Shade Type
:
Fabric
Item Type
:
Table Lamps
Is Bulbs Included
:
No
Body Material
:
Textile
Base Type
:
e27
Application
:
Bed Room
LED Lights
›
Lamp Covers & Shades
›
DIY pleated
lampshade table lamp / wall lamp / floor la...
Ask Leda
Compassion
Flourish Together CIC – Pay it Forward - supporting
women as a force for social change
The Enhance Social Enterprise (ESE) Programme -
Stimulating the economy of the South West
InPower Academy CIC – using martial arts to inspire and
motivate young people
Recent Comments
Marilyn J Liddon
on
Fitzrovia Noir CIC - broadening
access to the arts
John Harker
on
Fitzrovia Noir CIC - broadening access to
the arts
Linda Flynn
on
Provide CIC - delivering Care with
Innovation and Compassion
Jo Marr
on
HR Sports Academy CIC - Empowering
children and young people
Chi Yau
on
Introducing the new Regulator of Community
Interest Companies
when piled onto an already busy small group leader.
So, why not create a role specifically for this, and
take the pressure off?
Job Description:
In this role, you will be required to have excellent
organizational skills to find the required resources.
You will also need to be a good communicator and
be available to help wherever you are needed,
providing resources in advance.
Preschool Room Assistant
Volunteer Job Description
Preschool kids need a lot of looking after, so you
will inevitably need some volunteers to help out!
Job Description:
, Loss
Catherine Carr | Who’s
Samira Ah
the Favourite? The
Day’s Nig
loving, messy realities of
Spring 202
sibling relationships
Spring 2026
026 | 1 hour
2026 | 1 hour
= = = = = = =
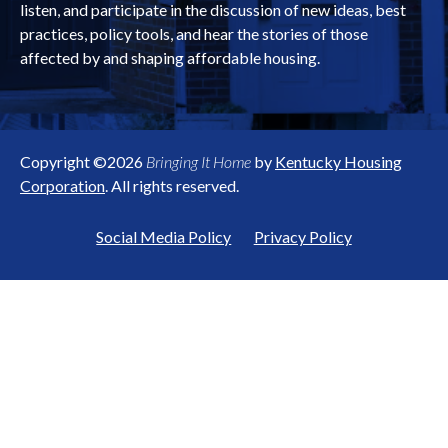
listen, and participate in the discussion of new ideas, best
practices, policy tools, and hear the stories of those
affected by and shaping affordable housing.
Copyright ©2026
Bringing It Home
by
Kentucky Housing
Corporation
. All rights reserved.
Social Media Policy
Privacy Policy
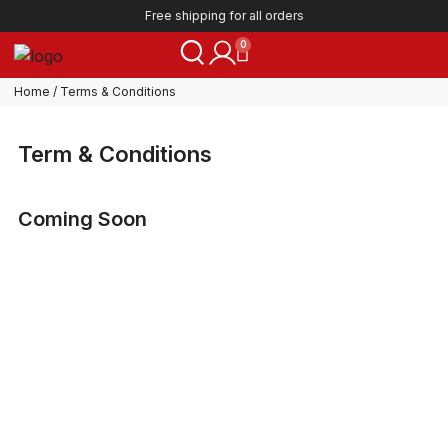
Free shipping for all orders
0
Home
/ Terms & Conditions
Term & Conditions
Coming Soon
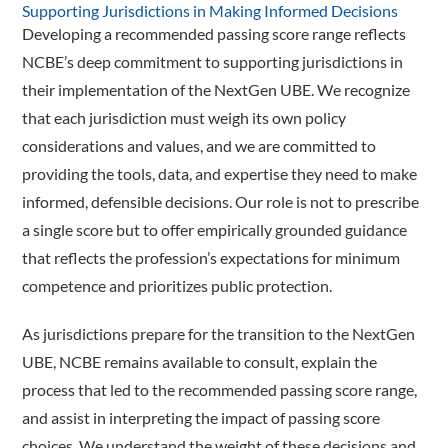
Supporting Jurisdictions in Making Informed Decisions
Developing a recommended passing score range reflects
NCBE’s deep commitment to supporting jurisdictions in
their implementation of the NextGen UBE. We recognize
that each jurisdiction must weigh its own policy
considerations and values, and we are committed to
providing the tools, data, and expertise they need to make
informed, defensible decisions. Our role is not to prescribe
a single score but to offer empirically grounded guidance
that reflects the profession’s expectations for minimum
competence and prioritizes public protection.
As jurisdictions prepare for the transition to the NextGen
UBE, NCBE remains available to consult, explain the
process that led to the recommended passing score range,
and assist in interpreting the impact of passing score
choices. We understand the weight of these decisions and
= = = = = = =
*Exercise description*: Isolate each line of the listing above that includes "will". Copy it.

*Exercise result*:
In this role, you will be required to have excellent
You will also need to be a good communicator and
will inevitably need some volunteers to help out!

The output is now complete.